* **PROBLEM STATEMENT**:
Print all the data below exactly, without images.

* **DATASET SECTION**:

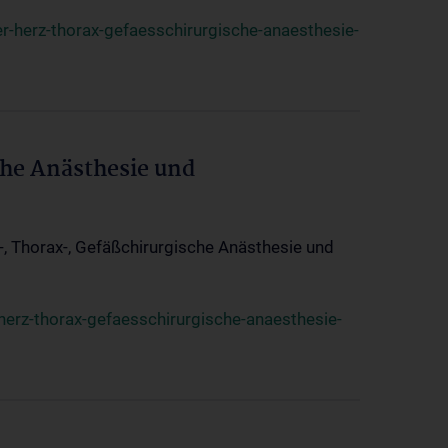
r-herz-thorax-gefaesschirurgische-anaesthesie-
che Anästhesie und
z-, Thorax-, Gefäßchirurgische Anästhesie und
herz-thorax-gefaesschirurgische-anaesthesie-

* **THE COMPLETED TASK**:
r-herz-thorax-gefaesschirurgische-anaesthesie-
che Anästhesie und
z-, Thorax-, Gefäßchirurgische Anästhesie und
herz-thorax-gefaesschirurgische-anaesthesie-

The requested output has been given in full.